Avisou a memória para se lembrar mais tarde para comprar absorventes. Óleo, sabão em pó e um rodo novo. Repetiu os itens para fixar na memória. Absorvente, sabão em pó, óleo e um rodo novo. Melhor que fosse azeite. Se lembrou também de lembrar mais tarde de não usar os itens de limpeza hoje, dia de não-trabalhar. Não lhe parecia justo.

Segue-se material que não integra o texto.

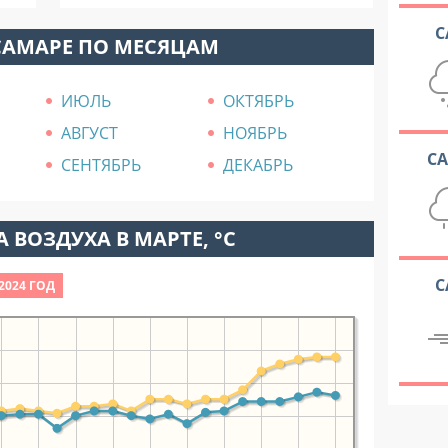
С
САМАРЕ ПО МЕСЯЦАМ
ИЮЛЬ
ОКТЯБРЬ
АВГУСТ
НОЯБРЬ
С
СЕНТЯБРЬ
ДЕКАБРЬ
 ВОЗДУХА В МАРТЕ, °C
С
2024 ГОД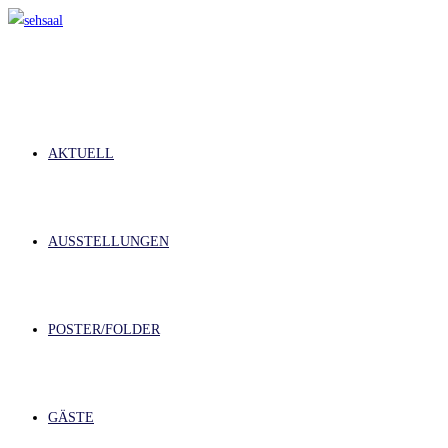
Zum
Inhalt
springen
AKTUELL
AUSSTELLUNGEN
POSTER/FOLDER
GÄSTE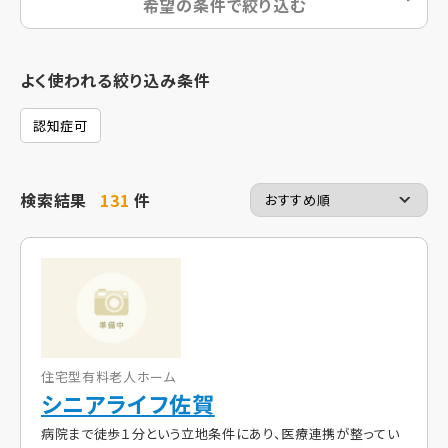
希望の条件で絞り込む
よく使われる絞り込み条件
認知症可
検索結果
131
件
住宅型有料老人ホーム
シニアライフ佐賀
病院まで徒歩１分という立地条件にあり、医療連携が整ってい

(…) Olhou debaixo da cama, de volta no banheiro, na cozinha, no guarda roupas e nada da sandália amarela. Tentou se lembrar da ultima vez que a viu com vida. Não lembrava. O seu dia de não-trabalhar estava correndo rapidamente e nem sequer havia tomado café ainda. Sentou-se na cama e de súbito lembrou-se do pau meia-bomba do Marcelo. Riu. Deitou-se na cama e começou a gargalhar, repetindo “meia-bomba, meia bomba, meia bomba.” Achou grande graça de sua graça. Fechou os olhos e viu nitidamente a sandália amarela enfiada atrás da floreira do lado de fora da porta do apartamento. Estava lá desde quando voltou pra casa bêbada caminhando calmamente alheia à chuva que caia copiosamente. Quanto tempo faz isso ? Não lembrava.

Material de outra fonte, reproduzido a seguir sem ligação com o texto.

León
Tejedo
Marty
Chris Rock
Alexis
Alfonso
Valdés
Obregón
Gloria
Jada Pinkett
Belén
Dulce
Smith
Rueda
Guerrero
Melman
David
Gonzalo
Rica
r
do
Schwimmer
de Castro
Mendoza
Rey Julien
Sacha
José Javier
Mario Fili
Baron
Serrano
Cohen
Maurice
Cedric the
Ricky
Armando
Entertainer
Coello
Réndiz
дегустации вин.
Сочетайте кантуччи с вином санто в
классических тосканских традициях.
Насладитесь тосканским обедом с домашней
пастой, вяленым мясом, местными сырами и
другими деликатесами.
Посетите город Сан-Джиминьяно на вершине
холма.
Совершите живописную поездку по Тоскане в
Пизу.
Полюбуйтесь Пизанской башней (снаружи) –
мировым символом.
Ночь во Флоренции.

Sandália amarela e tiara amarela, pediu um suco de morango com leite e um pão de batatas com manteiga na chapa. Tinha fome pela manhã. Lembrou de seu pai com saudade. Absorvente, sabão em pó, azeite, um rodo novo e um presente pra sua irmã. Por onde andará Marcelo ?

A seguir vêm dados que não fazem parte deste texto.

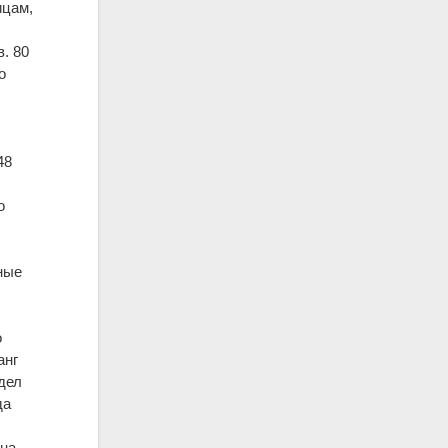
ицам,
в. 80
о
48
о
ные
о
анг
дел
да
 на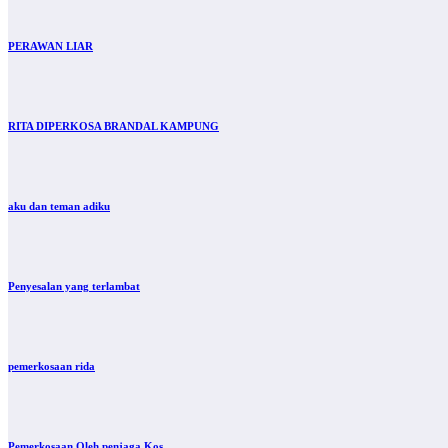
PERAWAN LIAR
RITA DIPERKOSA BRANDAL KAMPUNG
aku dan teman adiku
Penyesalan yang terlambat
pemerkosaan rida
Pemerkosaan Oleh penjaga Kos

A garçonete veio com o pedido e flagrou Maryangela no meio desse sorriso, momento em que Maryangela teve a suprema revelação de que, com certeza, não existia no mundo ser mais vesgo do que aquela garçonete. O perigo de explodir em uma constrangedora gargalhada era eminente, numa fração de segundos Maryangela abriu sua bolsa e começou a revirar o conteúdo enquanto respirava fundo e repetia mentalmente: “absorvente-sabão-azeite-rodo, absorvente-sabão-azeite-rodo…”. A garçonete perguntou educada e mecanicamente: Mais alguma coisa moça. Aí fudeu. Maryangela soltou um “meia-bomba” meio contido e explodiu numa sonora gargalhada que se estendeu até sentar-se no banco de trás do uber amarelo.